La situazione oggi, la crisi di liquidità
Scenario, questo, ancora molto lontano. Mentre l'oggi vede un'azienda, Acciaierie d'Italia, con diversi impianti fermi, tra cui l'altoforno 2, una bassa produzione, un elevato ricorso alla cassa integrazione straordinaria (2.500 addetti a Taranto su 8.200 di organico e altri 250 a Genova), una rete di imprese legate al polo siderurgico, l'indotto, in sofferenza a causa dei mancati o ritardati pagamenti del committente.
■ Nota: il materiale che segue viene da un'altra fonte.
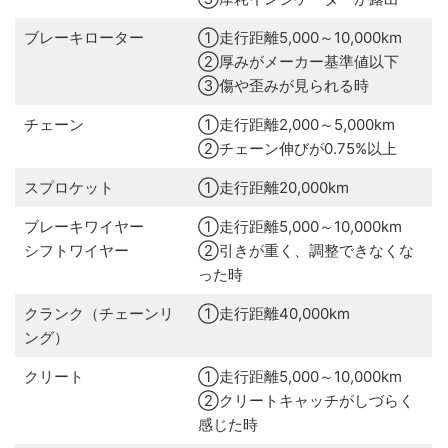
ブレーキローター
①走行距離5,000～10,000km
②厚みがメーカー基準値以下
③傷や歪みが見られる時
チェーン
①走行距離2,000～5,000km
②チェーン伸びが0.75%以上
スプロケット
①走行距離20,000km
ブレーキワイヤー
①走行距離5,000～10,000km
シフトワイヤー
②引きが重く、調整できなくな
った時
クランク（チェーンリ
①走行距離40,000km
ング）
クリート
①走行距離5,000～10,000km
②クリートキャッチがしづらく
感じた時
Fonti vicine all'azienda dichiarano che nel 2021, per la prima volta dopo la vicenda Riva, si è tornati all'utile con oltre 300 milioni. Tuttavia c'é un grosso problema da affrontare che si chiama, per l'ex Ilva, scarsezza di circolante. Una condizione che incide molto sulla liquidità dell'azienda e le impedisce di comprare le materie prime, produrre adeguatamente e pagare i fornitori, anche se l'ad Lucia Morselli ha dichiarato che nel 2022 c'è un più 20 per cento di produzione rispetto al 2021 e che “stiamo producendo tutto il possibile con questa situazione finanziaria e stiamo lavorando per avere la finanza sufficiente al ramp-up previsto”.
Rinviato al 3 agosto il vertice al Mise
Il 26 luglio era in programma un vertice al Mise per affrontare tra l'altro i nodi finanziari ma é stato rinviato al 3 agosto alle 15. Ci sarà il ministro Giancarlo Giorgetti. La notizia attesa è che la garanzia pubblica Sace su un intervento da 500 milioni per Acciaierie d'Italia si è finalmente perfezionata. In tal senso non dovrebbero esserci più problemi visto che il 21 luglio sulla “Gazzetta Ufficiale” è stato pubblicato il Dpcm del 12 luglio relativo a “Disposizioni per l'attuazione del sostegno alle imprese energivore di interesse strategico attraverso le garanzie di Sace spa”. Per sostegno pubblico di Sace, si intendono garanzie alle banche che attiveranno linee di credito nei confronti delle imprese energivore ma anche strategiche per il Paese. E tutto il gruppo ex Ilva ha da tempo questo riconoscimento per via legislativa.